▶ **What you will do**
Return the listing below exactly as it stands. Pictures stay out.

▶ **Source data**
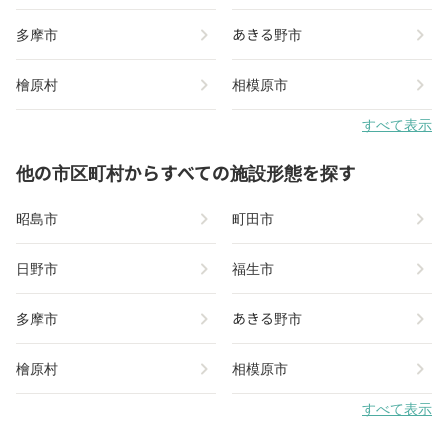
chevron_right
chevron_right
多摩市
あきる野市
chevron_right
chevron_right
檜原村
相模原市
すべて表示
他の市区町村からすべての施設形態を探す
chevron_right
chevron_right
昭島市
町田市
chevron_right
chevron_right
日野市
福生市
chevron_right
chevron_right
多摩市
あきる野市
chevron_right
chevron_right
檜原村
相模原市
すべて表示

▶ **Output of the exercise**
chevron_right
chevron_right
多摩市
あきる野市
chevron_right
chevron_right
檜原村
相模原市
すべて表示
他の市区町村からすべての施設形態を探す
chevron_right
chevron_right
昭島市
町田市
chevron_right
chevron_right
日野市
福生市
chevron_right
chevron_right
多摩市
あきる野市
chevron_right
chevron_right
檜原村
相模原市
すべて表示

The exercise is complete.